# Nissan Skyline DIGI Q



## Sunny (May 6, 2002)

just recently acquired rc car in Blue R34 

http://www.toyeast.com/proddetail2.asp?pdtid=ARCQ005

need help in sourcing a supplier for a Booster for the controller here in SoCal as well as upgrade parts.

Tevs


----------



## S15dude (May 7, 2002)

Those things are tight!! I'm gonna get one as soon as I have some extra money this summer. I don't have any answers to your quetions though.


----------



## Sunny (May 6, 2002)

thx!

you will most likely find this at your nearest Mitsuwa Marketplace in SD, should be no more than $60 for the set.

Tevs


----------



## S15dude (May 7, 2002)

I was at Mitsuwa the other day and didn't see them, but at this anime shop in one of our local malls had the tommy brand skyline for like $45!


----------



## Sunny (May 6, 2002)

that's including the controller right? if yes, that is a very good deal.
do they have any boosters for sale? hopefully we can get a good number of people to buy themselves cars so we can have a Digi-Q Nissan track day

Tevs


----------



## Sunny (May 6, 2002)

S15dude said:


> *I was at Mitsuwa the other day and didn't see them, but at this anime shop in one of our local malls had the tommy brand skyline for like $45! *


Oops! responded too quick, the Tommy brand is the Bit-Char, that car is a bit bigger than the Digi-Q, i am planning on getting that due to the availability of Performance mods i.e gears, tires, motor.

Tevs


----------



## S15dude (May 7, 2002)

Where do you get the mods for it?
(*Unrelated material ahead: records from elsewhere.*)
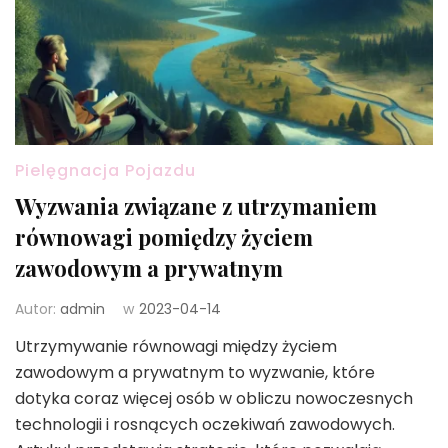
Pielęgnacja Pojazdu
Wyzwania związane z utrzymaniem
równowagi pomiędzy życiem
zawodowym a prywatnym
Autor:
admin
w
2023-04-14
Utrzymywanie równowagi między życiem
zawodowym a prywatnym to wyzwanie, które
dotyka coraz więcej osób w obliczu nowoczesnych
technologii i rosnących oczekiwań zawodowych.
Are there any other websites out there with info on these tight little cars? A track day would be cool. Maybe during one of the regular nissan meets.
thanks


----------



## Sunny (May 6, 2002)

the only places i can think of are Auto Freak which usually have stores inside Mitsuwa, or Ebay but usually are being sold by overseas vendors, try Japanese hobby shops around your area, they should carry the parts.

Tevs


----------



## Guest (May 8, 2002)

That is pretty cool, saw the video on the digiq site... Do you get the car charger with it? Doesn't look like it comes in the package....


----------



## Sunny (May 6, 2002)

you charge the car on the controller for 10 minutes and will run on normal mode for 15 minutes of play.

Tevs


----------



## Guest (Jun 3, 2002)

*Nitro R34*

Ive owned an nitro rc car for some time now....like 2 years ago i bought an r34 body for it and painted it "race red". That thing hauls ass and for god sake, its got an R34 body on it in full race trim and gunmetal mesh wheels!


----------